Thus, continuing on the current trajectories would lead to an estimated 625,000 cumulative deaths associated with the pandemic through the next year in the United States. In addition to COVID-19 deaths, studies suggest increased deaths from other causes, amounting to almost 40% of COVID-19 related deaths. Seasonal factors could increase mortality, although whether COVID-19 will display a large seasonal pattern is unknown. If these rates continue, another 250,000 deaths can be expected in the next year. In the US, approximately 5,000 COVID-19 deaths are occurring per week and the estimated effective reproductive number (R t,ie, the average number of people who become infected by a person with SARS-CoV-2 infection) is about 1. To date, approximately 200,000 deaths have been directly attributable to COVID-19 many more will doubtless occur. Lower output is not the only economic cost of COVID-19 death and reduced quality of life also can be measured in economic terms. The Congressional Budget Office projects an estimated total of $7.6 trillion in lost output over the next decade.
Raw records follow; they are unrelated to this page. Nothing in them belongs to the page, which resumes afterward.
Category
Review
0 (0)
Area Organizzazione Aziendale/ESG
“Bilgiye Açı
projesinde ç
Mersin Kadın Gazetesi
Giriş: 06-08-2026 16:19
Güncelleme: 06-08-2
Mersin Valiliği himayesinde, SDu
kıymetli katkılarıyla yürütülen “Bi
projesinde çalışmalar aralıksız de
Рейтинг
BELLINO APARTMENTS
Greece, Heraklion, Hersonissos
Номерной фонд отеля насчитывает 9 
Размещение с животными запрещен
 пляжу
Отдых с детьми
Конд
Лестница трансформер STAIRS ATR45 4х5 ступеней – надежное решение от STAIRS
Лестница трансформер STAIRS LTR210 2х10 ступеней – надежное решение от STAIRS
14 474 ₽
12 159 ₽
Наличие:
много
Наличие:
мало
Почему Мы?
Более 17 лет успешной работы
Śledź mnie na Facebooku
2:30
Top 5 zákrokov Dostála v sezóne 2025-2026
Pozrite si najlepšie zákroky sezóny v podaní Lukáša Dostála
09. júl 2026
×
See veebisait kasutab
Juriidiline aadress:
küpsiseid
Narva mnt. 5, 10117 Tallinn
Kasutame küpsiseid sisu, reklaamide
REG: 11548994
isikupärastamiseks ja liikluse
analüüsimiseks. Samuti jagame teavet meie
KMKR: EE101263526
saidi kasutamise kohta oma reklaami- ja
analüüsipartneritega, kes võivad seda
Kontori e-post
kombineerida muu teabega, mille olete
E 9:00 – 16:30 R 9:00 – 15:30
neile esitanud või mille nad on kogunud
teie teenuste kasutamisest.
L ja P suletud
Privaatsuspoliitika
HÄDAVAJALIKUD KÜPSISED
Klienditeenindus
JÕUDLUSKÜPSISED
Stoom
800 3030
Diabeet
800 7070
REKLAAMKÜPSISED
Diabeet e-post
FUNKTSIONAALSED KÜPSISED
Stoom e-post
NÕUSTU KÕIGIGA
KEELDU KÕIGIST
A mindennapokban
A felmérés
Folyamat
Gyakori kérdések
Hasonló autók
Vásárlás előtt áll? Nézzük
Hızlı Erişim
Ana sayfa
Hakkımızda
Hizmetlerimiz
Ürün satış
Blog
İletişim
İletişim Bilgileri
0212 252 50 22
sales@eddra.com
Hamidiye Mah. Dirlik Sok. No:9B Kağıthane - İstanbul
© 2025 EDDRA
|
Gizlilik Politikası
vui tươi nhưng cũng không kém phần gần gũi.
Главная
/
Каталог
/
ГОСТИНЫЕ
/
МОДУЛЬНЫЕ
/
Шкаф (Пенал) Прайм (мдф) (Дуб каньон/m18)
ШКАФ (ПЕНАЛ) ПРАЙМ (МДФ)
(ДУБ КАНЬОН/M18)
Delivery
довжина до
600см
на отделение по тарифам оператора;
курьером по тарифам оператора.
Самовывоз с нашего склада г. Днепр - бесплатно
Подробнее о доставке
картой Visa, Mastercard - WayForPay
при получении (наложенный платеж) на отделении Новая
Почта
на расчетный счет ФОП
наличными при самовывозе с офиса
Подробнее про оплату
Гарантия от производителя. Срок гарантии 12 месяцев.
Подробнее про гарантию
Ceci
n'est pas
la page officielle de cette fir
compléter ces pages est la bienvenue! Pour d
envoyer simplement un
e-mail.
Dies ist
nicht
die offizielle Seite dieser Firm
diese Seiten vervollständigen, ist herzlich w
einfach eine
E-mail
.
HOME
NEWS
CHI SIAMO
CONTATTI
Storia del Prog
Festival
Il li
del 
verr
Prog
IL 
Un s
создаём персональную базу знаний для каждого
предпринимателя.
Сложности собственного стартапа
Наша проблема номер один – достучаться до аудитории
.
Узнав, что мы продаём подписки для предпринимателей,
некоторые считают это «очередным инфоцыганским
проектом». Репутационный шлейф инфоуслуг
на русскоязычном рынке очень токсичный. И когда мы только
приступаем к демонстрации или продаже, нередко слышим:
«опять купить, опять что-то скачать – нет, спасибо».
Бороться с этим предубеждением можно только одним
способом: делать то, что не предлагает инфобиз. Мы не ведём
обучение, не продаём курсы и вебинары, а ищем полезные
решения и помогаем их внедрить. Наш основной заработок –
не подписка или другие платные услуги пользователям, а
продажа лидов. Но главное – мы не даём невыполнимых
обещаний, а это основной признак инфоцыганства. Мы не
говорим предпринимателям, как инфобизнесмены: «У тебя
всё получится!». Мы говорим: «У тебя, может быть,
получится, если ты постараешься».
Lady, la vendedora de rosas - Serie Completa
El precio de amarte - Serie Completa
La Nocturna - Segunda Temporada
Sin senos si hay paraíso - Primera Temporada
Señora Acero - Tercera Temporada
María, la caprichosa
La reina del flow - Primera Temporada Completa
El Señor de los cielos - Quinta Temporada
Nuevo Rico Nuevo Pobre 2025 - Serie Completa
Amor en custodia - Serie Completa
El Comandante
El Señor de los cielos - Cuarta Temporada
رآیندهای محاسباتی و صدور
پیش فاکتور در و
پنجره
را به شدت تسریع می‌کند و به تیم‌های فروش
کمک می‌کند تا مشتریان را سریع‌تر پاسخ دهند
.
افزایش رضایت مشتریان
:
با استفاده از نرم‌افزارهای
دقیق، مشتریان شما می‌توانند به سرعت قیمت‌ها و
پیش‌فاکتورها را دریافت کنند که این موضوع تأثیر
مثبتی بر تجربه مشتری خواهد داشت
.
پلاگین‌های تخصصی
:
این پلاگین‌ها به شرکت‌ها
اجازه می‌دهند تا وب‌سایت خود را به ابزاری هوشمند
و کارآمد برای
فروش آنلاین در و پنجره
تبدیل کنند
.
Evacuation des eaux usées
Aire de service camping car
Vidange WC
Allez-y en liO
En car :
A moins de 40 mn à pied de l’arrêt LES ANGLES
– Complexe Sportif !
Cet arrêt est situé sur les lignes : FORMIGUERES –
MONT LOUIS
#Congressional budget office cost of iraq war full#
But the virus is ongoing, and thus full recovery is not expected until well into the future.

The federal government offset much of the initial loss due to the shutdown, which has averted what would likely have been a new Great Depression. Workers not at work have less to spend, and thus subsequent business revenue declines. For 20 weeks beginning in late March, 2020 new unemployment claims exceeded 1 million per week as of September 20, new claims hover just below that amount. Prior to COVID-19, the the greatest number of weekly new unemployment insurance claims (based on data from 1967 on) was 695,000 in the week of October 2, 1982. Since the onset of COVID-19 in March, 60 million claims have been filed for unemployment insurance. However, increased investment in testing and contact tracing could have economic benefits that are at least a 30 times greater than the estimated costs of the investment in these approaches.

These costs far exceed those associated with conventional recessions and the Iraq War, and are in the same range as those associated with global climate change. This viewpoint aggregates mortality, morbidity, anxiety, and direct economic losses to estimate the total cost of the pandemic in the United States, on the optimistic assumption that it will be substantially contained by the fall of 2021. The SARS-CoV-2 pandemic is the greatest threat to prosperity and wellbeing facing the United States since the Great Depression.